In the long term, we know where this leads – to osteoporosis or porosity of the bones. Also, as the body ages, kidney function normally declines, which makes the body’s acid load even more of a problem for the elderly.
Other Symptoms of Acidosis
The most common symptoms of acidosis are:
- poor concentration
- poor tolerance to stressful events
- poor immunity
- muscle and joint problems
- changes in the skin
- hair and nails
- various diseases (autoimmune diseases, cancer, rheumatoid arthritis, osteoporosis, etc.).
How can I use quinoa?
Suppose you would like to add more alkaline foods to your diet. Adding quinoa would be a good option. Let’s look at how you can use this superfood in your diet.
One of the simple ways to use quinoa is to substitute it for one of the grains – rice, for example – and make quinoa instead of a vegetable or meat risotto. In the same way, you can take the pasta out of a popular pasta stew recipe and add quinoa.

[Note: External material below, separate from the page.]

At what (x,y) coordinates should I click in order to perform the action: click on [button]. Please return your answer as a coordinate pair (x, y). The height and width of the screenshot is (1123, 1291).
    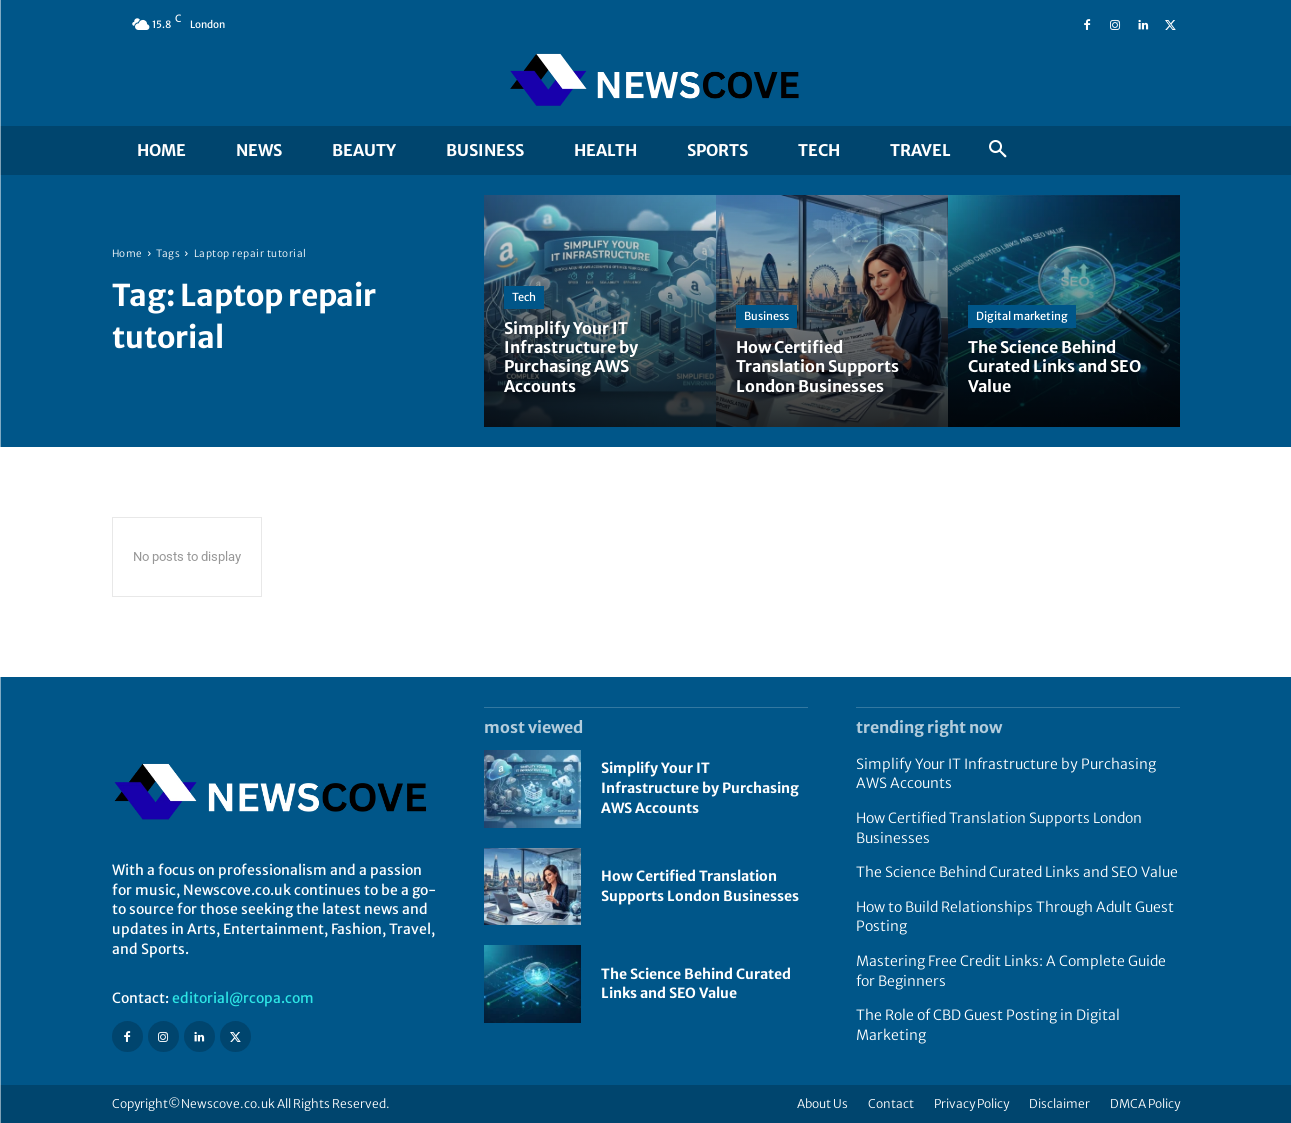     Looking at the image, I should click on (998, 150).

It is also great in cold salads, especially on hot summer days. Instead of other carbohydrates (rice, couscous, pasta), cook and cool down quinoa grains and enjoy a wholesome meal that is healthy and very tasty.
Before cooking the whole grain, quinoa should be rinsed in a colander under running water and covered with hot water to remove the saponins. The recommended ratio for cooking in water is 1:2.5, and the cooking time is 15-20 minutes at medium temperature.
After cooking, leave the quinoa to stand for about 5 minutes to allow it to swell. The cooked grain is transparent, boasts four times its size, and has an unusual outer ring.
This is it – the big quinoa mystery has been solved! Finally, despite all the hype and confusion, we can confirm that quinoa is alkaline and won’t turn your body into an acidic wasteland.
Whether you choose to believe in the hype or not is up to you, but there’s no denying that quinoa is a versatile and delicious addition to any diet. So go ahead, whip up a quinoa salad, or add it to your morning smoothie – your taste buds and body will thank you for it.
And if anyone tries to tell you otherwise, just smile and say, “I don’t believe in quinoa conspiracies; I believe in deliciousness.”